Today, Da de los Muertos is celebrated all across Latin America and beyond.
The Catholic Mass' solemn hymns and white robes contrast dramatically with the bright colors of the ofrenda set up Friday afternoon at the Center for Faith and Service.
"It's been a steady assembly all month," said Kiva Nice-Webb, the center's director.
An ofrenda is a sort of homemade altar, designed to entice departed souls back for a visit to hear the prayers of their loved ones.
Ofrendas vary but are often laden with marigolds, favorite foods, photographs and memorabilia of the dead, and traditional goodies such as the iconic decorated sugar skulls.
The ofrenda at Westminster was the idea of student Cameron Gehler, who's interested in the rituals and traditions of many religions. He was out of town Friday but spent months growing marigolds and weeks collecting memorabilia from his fellow students.
"I thought since the Center for Faith and Service is a place where we can learn about and share faith traditions, it was a good idea," Nice-Webb said.

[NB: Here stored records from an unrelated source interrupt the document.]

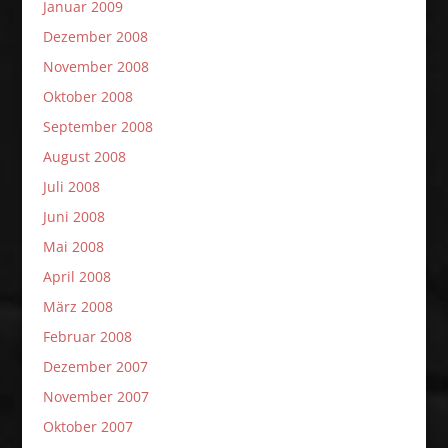
Januar 2009
Dezember 2008
November 2008
Oktober 2008
September 2008
August 2008
Juli 2008
Juni 2008
Mai 2008
April 2008
März 2008
Februar 2008
Dezember 2007
November 2007
Oktober 2007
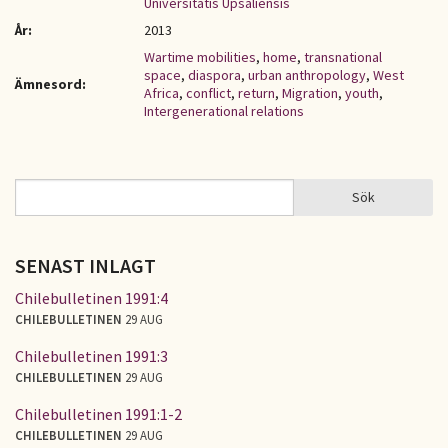
Universitatis Upsaliensis
År:
2013
Wartime mobilities
,
home
,
transnational
space
,
diaspora
,
urban anthropology
,
West
Ämnesord:
Africa
,
conflict
,
return
,
Migration
,
youth
,
Intergenerational relations
Sök
Sök
SÖKFORMULÄR
SENAST INLAGT
Chilebulletinen 1991:4
CHILEBULLETINEN
29 AUG
Chilebulletinen 1991:3
CHILEBULLETINEN
29 AUG
Chilebulletinen 1991:1-2
CHILEBULLETINEN
29 AUG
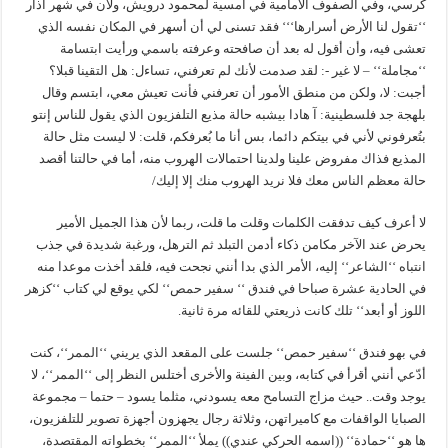
كرسي، وفي الصفوف الأمامية في أمسية لمحمود درويش، ولأن في شهر آذار
‘‘تقول لنا الأرض أسرارها‘‘‘ فقد تسنى لي أن أسهر في المكان نفسه الذي
تعشى فيه، وأن أقول له بعد أن صافحته وعرفته باسمي ورأيت ابتسامة
‘‘مجاملة‘‘ – لا غير -: لقد صدمت لأنك لم تعرفني، تساءل: هل التقينا قبلا؟
أجبت: لا، ولكن من منطق الأمور أن تعرفني فأنت تعيش معي، ابتسم وقال
بلهجة جد فلسطينية: آ هادا بيشبه حالة مذيع التلفزيون الذي يقول للناس إنتو
بتُعرفوني لأني في بيتكم دائما، بس أنا ما بُعرفكم، قلت: لا ليست مثل حالة
المذيع فذاك مفروض علينا ولدينا احتمالات الهروب منه، أما في حالتنا أقصد
حالة معظم الناس معك فلا نريد الهروب منك إلا إليك/
لا أعرف كيف تدفقت الكلمات وقلت ما قلت، ربما لأن هذا الجميل الأمير
يحرض عند الآخر مكامن ذكاء أدمن التبلد ثم الترهل، ورغبة شديدة في جذب
انتباه ‘‘الشاعر‘‘ إليه، الأمر الذي بدا أنني نجحت فيه، فلقد أخذت موعدا منه
في الحادية عشرة صباحا في فندق ‘‘ سفير حمص‘‘ لكي يوقع لي كتاب ‘‘كزهر
اللوز أو أبعد‘‘ تلك كانت ذريعتي للقائه مرة ثانية.
في بهو فندق ‘‘سفير حمص‘‘ جلست على المقعد الذي يريني ‘‘الممر‘‘، كنت
أدّعي أنني أقرأ في كتابه، وبين الفينة والأخرى أختلس النظر إلى ‘‘الممر‘‘، لا
يوجد وقت.. حيث مزاج التسامح معه يسودني، مثلما يسود – حتما – مجموعة
الصبايا الواقفات مع كاميراتهن، وثلاثة رجال يجهزون أجهزة تصوير للتلفزيون،
ها هو ‘‘حمادة‘‘ ((اسمه الحركي عندي)) يملأ ‘‘الممر‘‘ بخطواته المقتصدة،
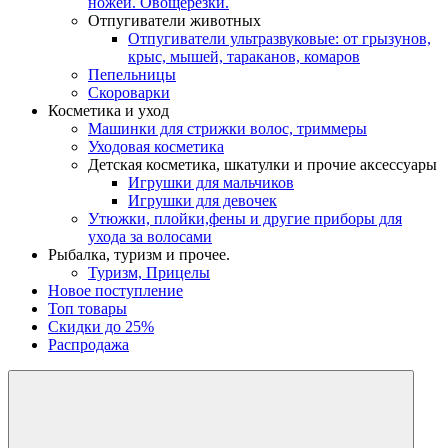
ножей. Овощерезки.
Отпугиватели животных
Отпугиватели ультразвуковые: от грызунов,
крыс, мышей, тараканов, комаров
Пепельницы
Скороварки
Косметика и уход
Машинки для стрижки волос, триммеры
Уходовая косметика
Детская косметика, шкатулки и прочие аксессуары
Игрушки для мальчиков
Игрушки для девочек
Утюжки, плойки,фены и другие приборы для
ухода за волосами
Рыбалка, туризм и прочее.
Туризм, Прицелы
Новое поступление
Топ товары
Скидки до 25%
Распродажа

This particular ofrenda featured pictures of both loved ones (a much-missed pet dog and Nice-Webb's grandfather) and other deceased people who'd influenced students' lives (Anthony Bourdain, a Buddhist religious figure, the Kennedys). Loaves of pan de muerto mingled with Snickers bars and candles.
"The basic idea is that you're still connected to the people who've passed on," Nice-Webb said. "Many cultures have a version of that idea."